In my experience this tends to produce queries that are hard to reason about and read more data than necessary. Simple lookups and inserts — great. Anything performance-sensitive, I’d rather write the SQL directly or at least use an ORM syntax that allows me to easily print the resulting query. Another problem with super flexible ORM-base query methods is that it becomes harder to find where a query is actually coming from in your system.

Autovaccuum is not trivial

Postgres’ implementation of MVCC has been said to be “among the worst” for popular relational databases. In simple terms, when you update a row, PSQL stores an entire copy into a new location (a “dead tuple”), even if only one field was changed. It then uses a method called oldest-to-newest (O2N) to chain the row versions, which means it needs to traverse all the old versions of the row in order to find the latest “live” version, which is inefficient. The benefit is that write operations do not block reads but it comes at the cost of table bloat (which is why PSQL is said to be very mem-hungry) and performance issues. To remove these dead tuples, autovacuum runs when certain thresholds are met:

vacuum threshold = base threshold (50) + scale factor (0.2) * number of tuples

So if a table has 1000 tuples, vacuum threshold = 50 + 0.2 * 1000 = 250.

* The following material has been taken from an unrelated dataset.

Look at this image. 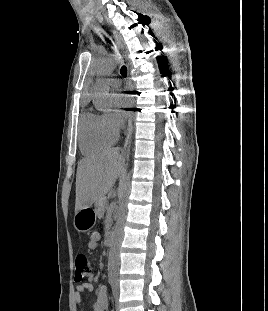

However, the default settings are not suitable for very large tables or those with high-write workloads, so you should set the scale factor to a smaller value:

ALTER TABLE table_name SET (autovacuum_scale_factor = 0.05);

You might need to experiment with different scale factor values depending on table size.

Things I keep an eye on

A few resources I’ve found useful over time:

I don’t read everything, but every now and then you pick up something that saves you hours later.

Hope this is useful. I’ll be updating this article at least once a year or whenever I learn something new.